Gezondheidscertificaten, laboratoriumtests en veterinaire inspectie zijn vereist voor hun reizen tussen staten. Als u volwassen vogels koopt, kunnen wij u röntgenfoto’s adviseren voor “hardware” in hun maag. Tekenen van vogelziekte zijn gewichtsverlies, diarree, hangende ogen, veerafwijkingen, oog- en neusuitvloeiing, gezwollen gewrichten, ademhalingsmoeilijkheden en een zoekende vogel die pluizige veren heeft.
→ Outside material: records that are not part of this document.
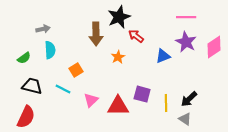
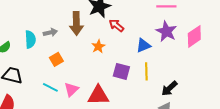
gray arrow: (43, 29) -> (50, 32), moved
cyan line: (63, 89) -> (50, 87), moved
purple square: (142, 94) -> (121, 71), moved
yellow line: (166, 103) -> (146, 71), moved

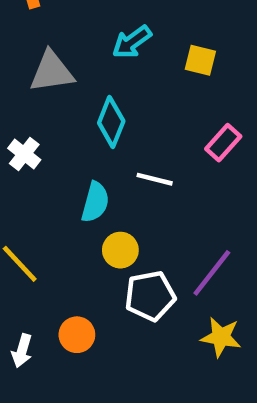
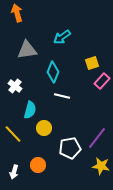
yellow square: (200, 60) -> (92, 63), moved, turned -32
white line: (155, 179) -> (62, 96), moved
cyan semicircle: (95, 202) -> (30, 110), moved
yellow circle: (120, 250) -> (44, 128), moved

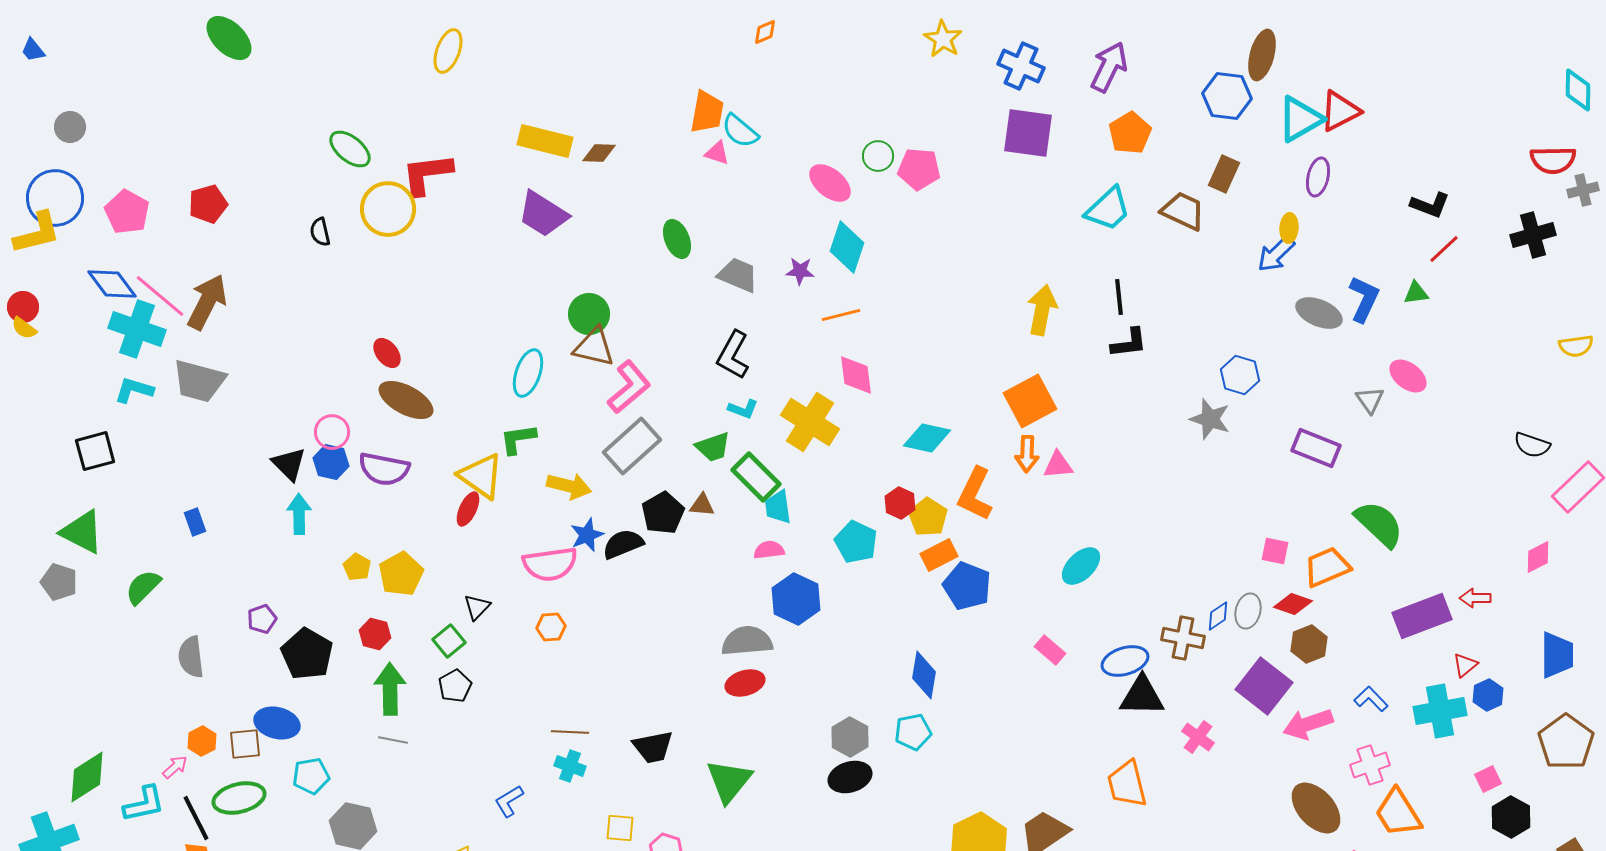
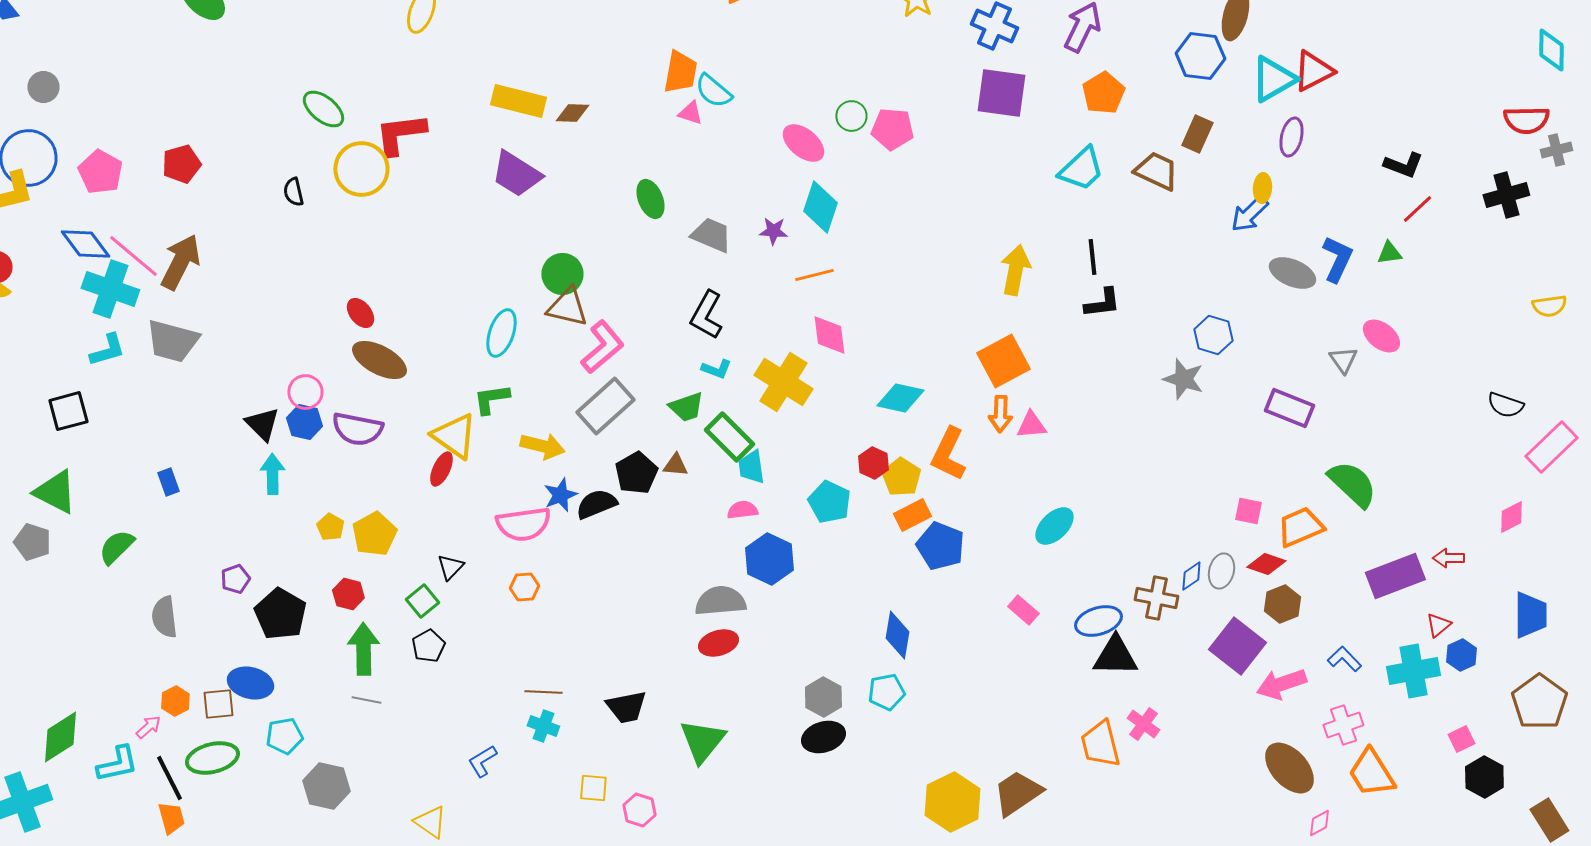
cyan L-shape: (134, 390) -> (107, 350), turned 147
pink cross: (1198, 737) -> (1143, 724), moved

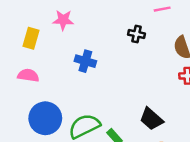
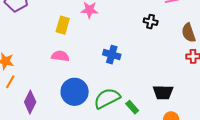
blue cross: (85, 61) -> (112, 55), moved
black trapezoid: (151, 119) -> (163, 92), turned -40

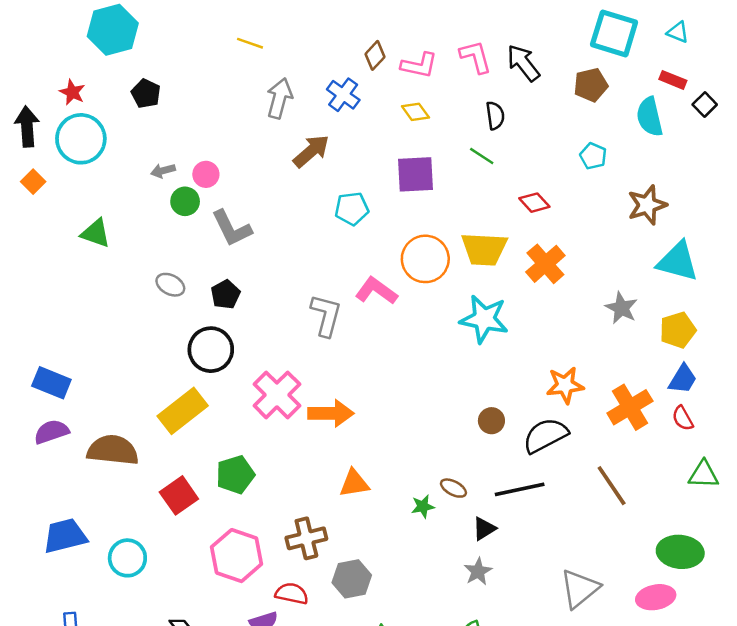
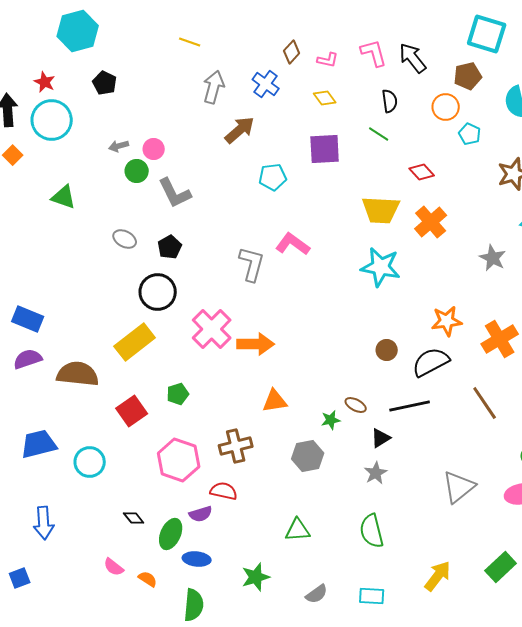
pink L-shape: (419, 65) -> (328, 60), size x0.7
orange circle: (425, 259) -> (446, 107), moved, size x0.7
green pentagon: (235, 475) -> (178, 394), size x0.7
gray hexagon: (352, 579) -> (308, 456), moved

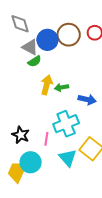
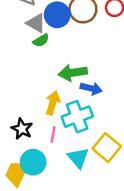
yellow arrow: (47, 85) -> (53, 103), moved
green arrow: (62, 87) -> (73, 73), size x1.6
blue arrow: (87, 99) -> (91, 88), moved

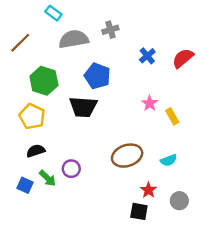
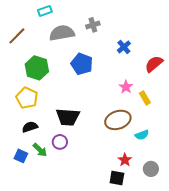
cyan rectangle: (53, 13) -> (45, 11), turned -56
red semicircle: (183, 58) -> (154, 64), moved
black trapezoid: (83, 107) -> (68, 117), moved
brown ellipse: (127, 156) -> (118, 120), moved

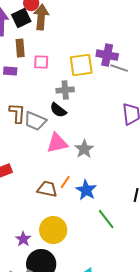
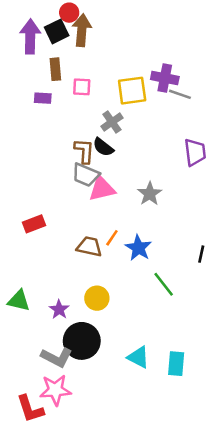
gray cross: (65, 90) -> (112, 122), turned -30
brown L-shape: (17, 113) -> (84, 151), moved
gray trapezoid: (35, 121) -> (86, 175), moved
gray star: (84, 149) -> (150, 194), moved
yellow circle: (53, 230) -> (97, 298), size x0.7

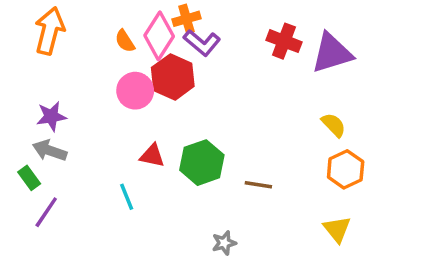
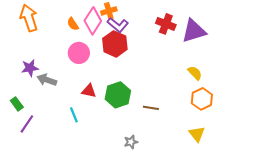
orange arrow: (50, 31) -> (29, 18), turned -32
red hexagon: (173, 77) -> (115, 44), moved
gray arrow: (50, 151) -> (47, 80), moved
Als de vogels voor voedsel bestemd zijn, moet het gebruik van sommige antibiotica en de wachttijd daarvoor worden overwogen. Sommige antibiotica, zoals chlooramfenicol, enroflaxine en sommige sulfamiddelen zijn verboden voor gebruik bij alle dieren die voor voedsel bestemd zijn. Elk product dat niet door de FDA is goedgekeurd voor gebruik bij voedselproducerende dieren, mag niet worden gebruikt bij emoes die uiteindelijk voor voedsel kunnen worden gebruikt.